# Stalling now dripping



## glinka (May 22, 2011)

My '53 cub was stalling out when you took the choke off. I sprayed carb cleaner in it, cleared gas cap vent, made sure gas was getting to carb. Then finally cleaned out main jet. It took off fine, ran good. Next day I saw gas dripping from carb. Tooh intake hose off and gas gushed out. Gas dripping from under carb or at back where can't see. What could be the problem?


----------



## Country Boy (Mar 18, 2010)

Your packing could be shot on the main jet, or the float/inlet needle could be bad. My Farmall H drips gas from the main jet needle because the felt packings they include in the modern carb kits don't seal correctly. The old one was a lead seal, and I haven't been able to find another to replace it with.


----------



## HickoryNut (Mar 8, 2011)

Check, or search for dangeroustoys posts.

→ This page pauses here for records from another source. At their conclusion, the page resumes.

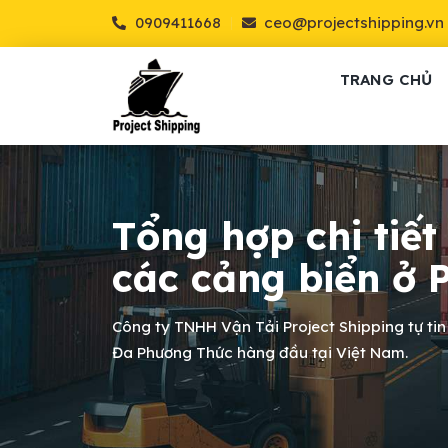
0909411668
ceo@projectshipping.vn
TRANG CHỦ
Tổng hợp chi tiế
các cảng biển ở 
Công ty TNHH Vận Tải Project Shipping tự tin
Đa Phương Thức hàng đầu tại Việt Nam.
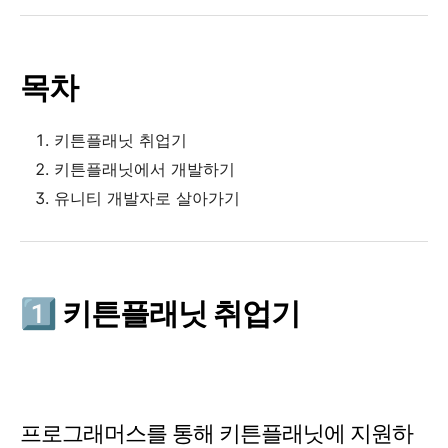
목차
키튼플래닛 취업기
키튼플래닛에서 개발하기
유니티 개발자로 살아가기
1️⃣ 키튼플래닛 취업기
프로그래머스를 통해 키튼플래닛에 지원하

He is fond of putting a shut-off valve in front of the carb until you can find the right seat. Makes sense to me when part availability is an issue.


----------



## jhngardner367 (Apr 5, 2011)

Check the area where the float-bowl seals,to see if it is leaking there.Also,check to make sure the float isn't sinking,and the level is correct. Either way,put a fuel shut-off in the line. It not only saves fuel,but it could also keep the oil from being thinned out by fuel,and damaging the engine.


----------



## Country Boy (Mar 18, 2010)

There should be a shut off on the sediment bowl on the bottom of the gas tank. All my gas IH tractors have one.


----------